For all the drama, the result of the Saturday night showdown had been sealed a few hours earlier, when two final Democratic holdouts, Sens. Mary Landrieu of Louisiana and Blanche Lincoln of Arkansas, announced they would join in clearing the way for a full debate.
“It is clear to me that doing nothing is not an option,” said Landrieu, who won $100 million in the legislation to help her state pay the costs of health care for the poor.
Lincoln, who faces a tough re-election next year, said the evening vote will “mark the beginning of consideration of this bill by the U.S. Senate, not the end.”
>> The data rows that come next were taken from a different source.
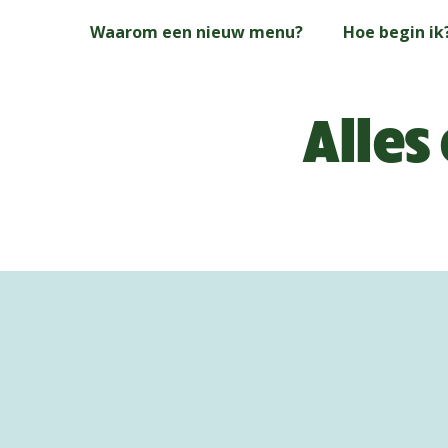
Skip
Waarom een nieuw menu?
Hoe begin ik
to
main
content
Alles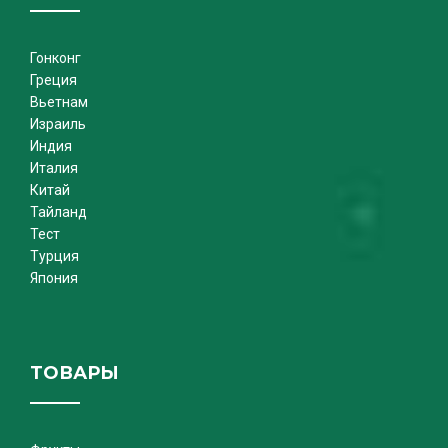
Гонконг
Греция
Вьетнам
Израиль
Индия
Италия
Китай
Тайланд
Тест
Турция
Япония
ТОВАРЫ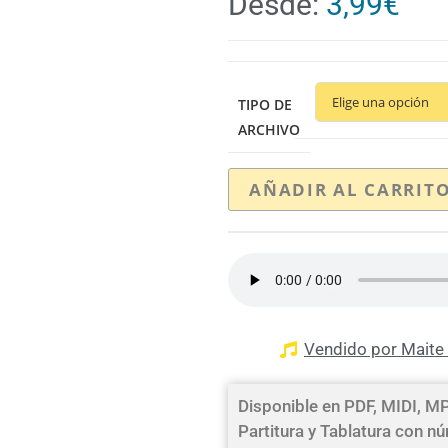
Desde:
3,99
€
TIPO DE
ARCHIVO
AÑADIR AL CARRIT
Vendido por Maite 
Disponible en PDF, MIDI, 
Partitura y Tablatura con 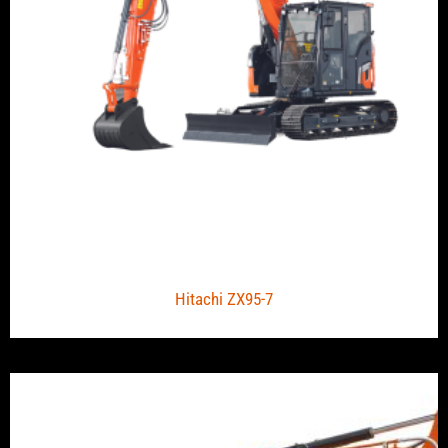
Hitachi ZX95-7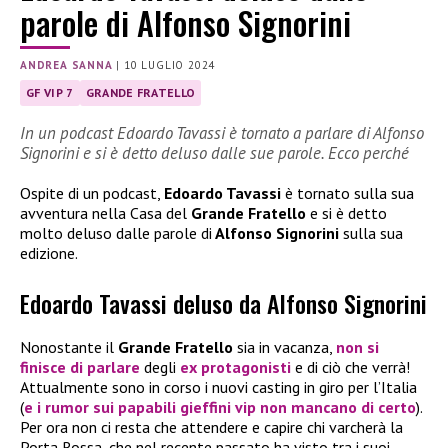
parole di Alfonso Signorini
ANDREA SANNA
|
10 LUGLIO 2024
GF VIP 7
GRANDE FRATELLO
In un podcast Edoardo Tavassi è tornato a parlare di Alfonso
Signorini e si è detto deluso dalle sue parole. Ecco perché
Ospite di un podcast,
Edoardo Tavassi
è tornato sulla sua
avventura nella Casa del
Grande Fratello
e si è detto
molto deluso dalle parole di
Alfonso Signorini
sulla sua
edizione.
Edoardo Tavassi deluso da Alfonso Signorini
Nonostante il
Grande Fratello
sia in vacanza,
non si
finisce di parlare
degli
ex protagonisti
e di ciò che verrà!
Attualmente sono in corso i nuovi casting in giro per l’Italia
(
e i rumor sui papabili gieffini vip non mancano di certo
).
Per ora non ci resta che attendere e capire chi varcherà la
Porta Rossa, che nel recente passato ha visto tra i suoi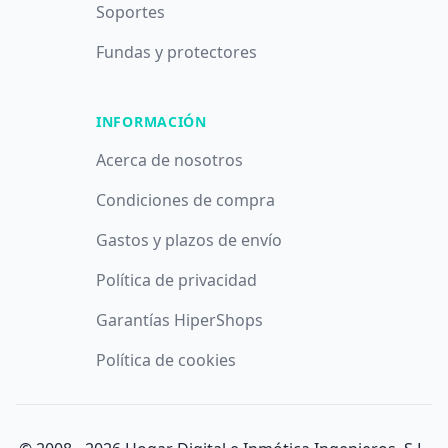
Soportes
Fundas y protectores
INFORMACIÓN
Acerca de nosotros
Condiciones de compra
Gastos y plazos de envío
Política de privacidad
Garantías HiperShops
Política de cookies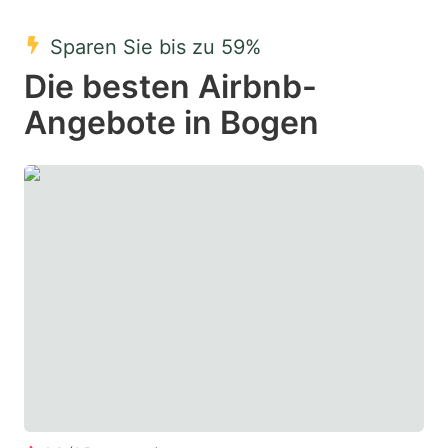
mark
mark
Sparen Sie bis zu 59%
key
key
Die besten Airbnb-
to
to
get
get
Angebote in Bogen
the
the
keyboard
keyboard
shortcuts
shortcuts
for
for
changing
changing
dates.
dates.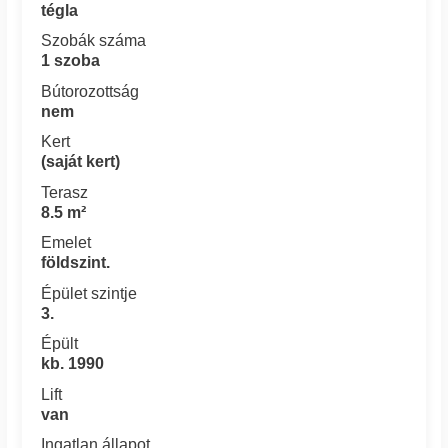
tégla
Szobák száma
1 szoba
Bútorozottság
nem
Kert
(saját kert)
Terasz
8.5 m²
Emelet
földszint.
Épület szintje
3.
Épült
kb. 1990
Lift
van
Ingatlan állapot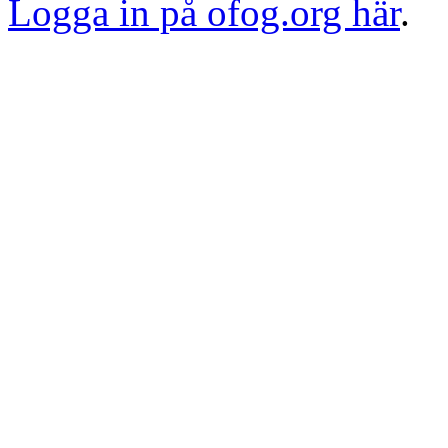
Logga in på ofog.org här
.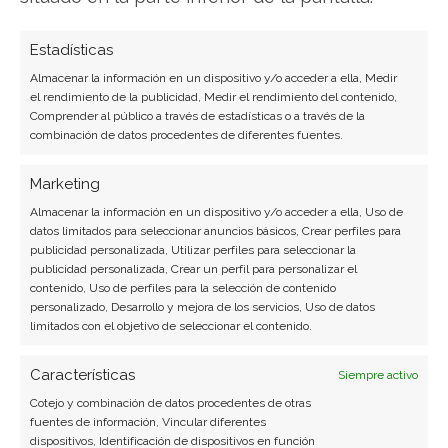
Ver todos los artículos →
Estadísticas
Almacenar la información en un dispositivo y/o acceder a ella, Medir
el rendimiento de la publicidad, Medir el rendimiento del contenido,
Comprender al público a través de estadísticas o a través de la
combinación de datos procedentes de diferentes fuentes.
Marketing
Almacenar la información en un dispositivo y/o acceder a ella, Uso de
datos limitados para seleccionar anuncios básicos, Crear perfiles para
publicidad personalizada, Utilizar perfiles para seleccionar la
publicidad personalizada, Crear un perfil para personalizar el
contenido, Uso de perfiles para la selección de contenido
personalizado, Desarrollo y mejora de los servicios, Uso de datos
limitados con el objetivo de seleccionar el contenido.
Características
Siempre activo
Cotejo y combinación de datos procedentes de otras
fuentes de información, Vincular diferentes
dispositivos, Identificación de dispositivos en función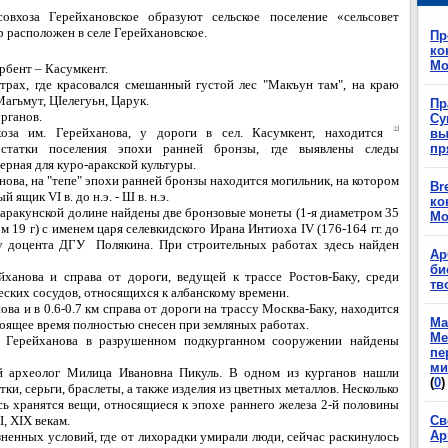
овхоза Герейхановское образуют сельское поселение «сельсовет
 расположен в селе Герейхановское.
Пр
ко
Мо
рбент – Касумкент.
етрах, где красовался смешанный густой лес "Макъун там", на краю
агьмут, ЦIелегуьн, Царук.
Пр
рганов.
Су
за им. Герей­ханова, у дороги в сел. Касумкент, находится
вы
остатки поселения эпохи ранней бронзы, где выявлены следы
пр
ерная для куро-аракской культуры.
анова, на "тепе" эпохи ранней бронзы находится могильник, на котором
Br
ящик VI в. до н.э. - Ш в. н.э.
ко
Шаракунской долине найдены две бронзовые монеты (1-я диаметром 35
Мо
сом 19 г) с именем царя селевкидского Ирана Интиоха IV (176-164 гг. до
я у доцента ДГУ Полякина. При строительных работах здесь найден
Ар
би
йханова и справа от дороги, ведущей к трассе Ростов-Баку, среди
тв
ских сосудов, относящихся к албанскому времени.
нова и в 0.6-0.7 км справа от дороги на трассу Москва-Баку, находится
Ма
стоящее время полностью снесен при земляных работах.
Ме
м. Герейханова в разрушенном подкурганном сооружении найдены
пе
ми
ый археолог Милица Ивановна Пикуль. В одном из курганов нашли
(
0
)
ки, серьги, браслеты, а также изделия из цветных металлов. Несколько
сь хранятся вещи, относящиеся к эпохе раннего железа 2-й половины
, XIX векам.
Св
Ар
зненных условий, где от лихорадки умирали люди, сейчас раскинулось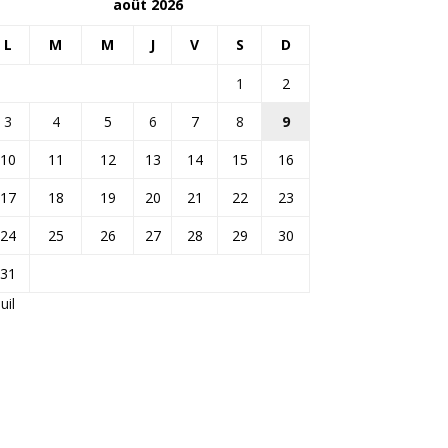
août 2026
L
M
M
J
V
S
D
1
2
3
4
5
6
7
8
9
10
11
12
13
14
15
16
17
18
19
20
21
22
23
24
25
26
27
28
29
30
31
Juil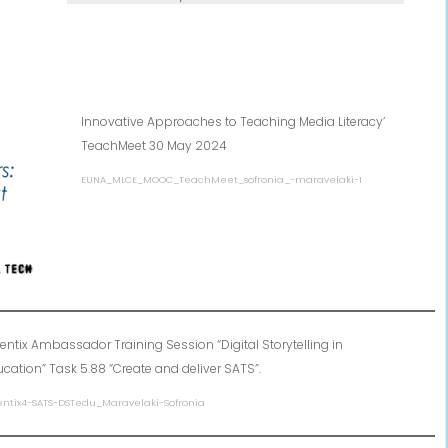
Innovative Approaches to Teaching Media Literacy’
TeachMeet 30 May 2024
EUNA_MLCE_MOOC_TeachMeet_sofronia_-maravelaki-1
entix Ambassador Training Session “Digital Storytelling in
cation” Task 5.88 “Create and deliver SATS”.
entix4-SATS-DSTedu_Maravelaki-Sofronia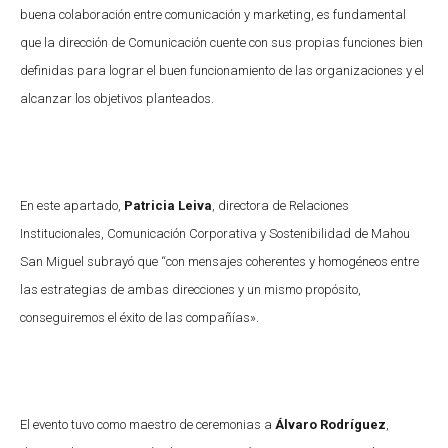
buena colaboración entre comunicación y marketing, es fundamental
que la dirección de Comunicación cuente con sus propias funciones bien
definidas para lograr el buen funcionamiento de las organizaciones y el
alcanzar los objetivos planteados.
En este apartado,
Patricia Leiva
, directora de Relaciones
Institucionales, Comunicación Corporativa y Sostenibilidad de Mahou
San Miguel subrayó que “con mensajes coherentes y homogéneos entre
las estrategias de ambas direcciones y un mismo propósito,
conseguiremos el éxito de las compañías».
El evento tuvo como maestro de ceremonias a
Álvaro Rodríguez
,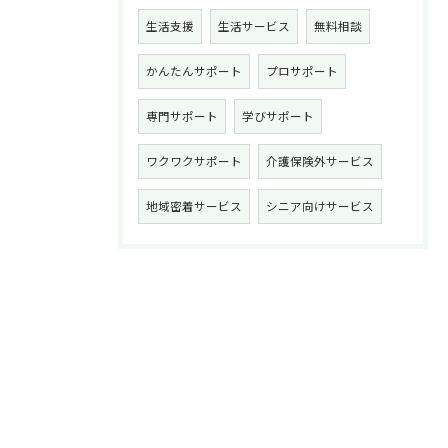
生活支援
生活サービス
無料相談
かんたんサポート
プロサポート
専門サポート
学びサポート
ワクワクサポート
介護保険外サービス
地域密着サービス
シニア向けサービス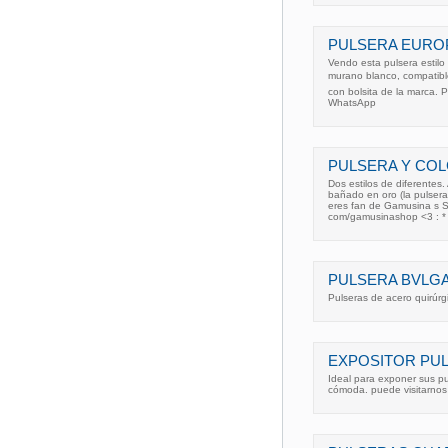
PULSERA EURO
Vendo esta pulsera estilo 
murano blanco, compatible
con bolsita de la marca. 
WhatsApp
PULSERA Y CO
Dos estilos de diferentes
bañado en oro (la pulsera
eres fan de Gamusina s 
com/gamusinashop <3 : * 
PULSERA BVLGAR. I
Pulseras de acero quirúrg
EXPOSITOR PU
Ideal para exponer sus pu
cómoda. puede visitarnos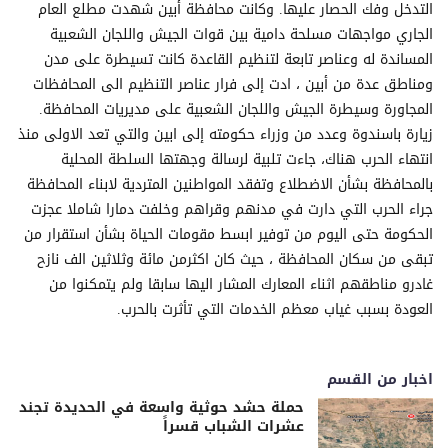
التدخل وفك الحصار عليها. وكانت محافظة أبين شهدت مطلع العام
الجاري مواجهات مسلحة دامية بين قوات الجيش واللجان الشعبية
المساندة له وعناصر تابعة لتنظيم القاعدة كانت تسيطرة على مدن
ومناطق عدة من أبين ، ادت إلى فرار عناصر التنظيم الى المحافظات
المجاورة وسيطرة الجيش واللجان الشعبية على مديريات المحافظة.
زيارة باسندوة وعدد من وزراء حكومته إلى ابين والتي تعد الاولى منذ
انتهاء الحرب هناك، جاءت تلبية لرسالة وجهتها السلطة المحلية
بالمحافظة بشأن الاضطلاع وتفقد المواطنين المتردية لابناء المحافظة
جراء الحرب التي دارت في مدنهم وقراهم وخلفت دمارا شاملا عجزت
الحكومة حتى اليوم من توفير ابسط مقومات الحياة بشأن استقرار من
تبقى من سكان المحافظة ، حيث كان اكثرمن مائة وثلاثين الف نازح
غادرو مناطقهم اثناء المعارك المشار اليها سابقا ولم يتمكنوا من
العودة بسبب غياب معظم الخدمات التي تأثرت بالحرب.
اخبار من القسم
حملة حشد حوثية واسعة في الحديدة تجند
عشرات الشباب قسراً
Both stressed they were not committing to vote for the bill that ultimately emerges from next month’s debate.
Competition a key hurdle
Of particular contentiousness to moderates is a provision for the government to sell insurance in competition with private companies, subject to state approval — a part of Reid’s bill expected to come under significant pressure as the debate unfolds.
Even so, the announcements marked a major victory for Reid and the White House in a year-end drive to enact the most sweeping changes to the nation’s health care system in a half-century or more.
At the White House, press secretary Robert Gibbs issued a statement saying the president was gratified by the vote, which he says “brings us one step closer to ending insurance company abuses, reining in spiraling health care costs, providing stability and security to those with health insurance, and extending quality health coverage to those who lack it.”
The legislation would require most Americans to carry insurance and provide subsidies to those who couldn’t afford it. Large companies could incur costs if they did not provide coverage to their workforce.
The insurance industry would come under significant new regulation under the bill, which would first ease and then ban the practice of denying coverage on the basis of pre-existing medical conditions.
The House approved its version of the bill this month on a near party-line vote of 220-215, and Reid has said he wants the Senate to follow suit by year’s end. Timing on any final compromise was unclear.
Supporters invoke Kennedy
Montana Sen. Max Baucus, the chairman of the Senate Finance Committee who has labored on health care for more than a year, flew in from his home state on a government plane for the vote and was returning afterward to be with his ailing mother.
While timing made Landrieu and Lincoln the final two Democrats to announce their intentions, Sen. Paul Kirk of Massachusetts had a clear claim as the 60th vote.
Appointed to office this fall after the death of Kennedy, who championed health care issues for decades, Kirk said he spoke for those “who for so many years revered and loved and elected and re-elected (him) . . . that I think they’re all — they all, as we do, have him in our minds and our hearts tonight.”
Sen. Chris Dodd, D-Conn., echoed those sentiments later in the evening when he referred to Kennedy’s “lifelong quest” for national health care and said “tonight and in the days to come, we will pay him the highest compliment by fulfilling that” goal.
In hours of debate before the Saturday evening vote, a few Republicans piled copies of the 2,074-page bill on their desks while others criticized it as a government takeover of health care and worse.
“Move over, Bernie Madoff. Tip your hat to a trillion-dollar scam,” said Sen. Kit Bond, R-Mo., likening the bill’s supporters to the imprisoned investor who fleeced millions.
To finance the expanded coverage, Reid proposed higher taxes as well as cuts totaling hundreds of billions of dollars in projected Medicare payments. Hardest hit would be the private-insurance Medicare plans, although providers such as home health agencies would receive significantly less in future years than now estimated.
The bill raises payroll taxes on incomes over $200,000 for individuals and $250,000 for couples. Reid eased the impact of an earlier proposal to tax high-value insurance plans, which has emerged as one of the principal methods for restraining the growth in health costs.
The bill includes tax increases on insurance companies, medical-device makers, patients electing to undergo cosmetic surgery and drugmakers.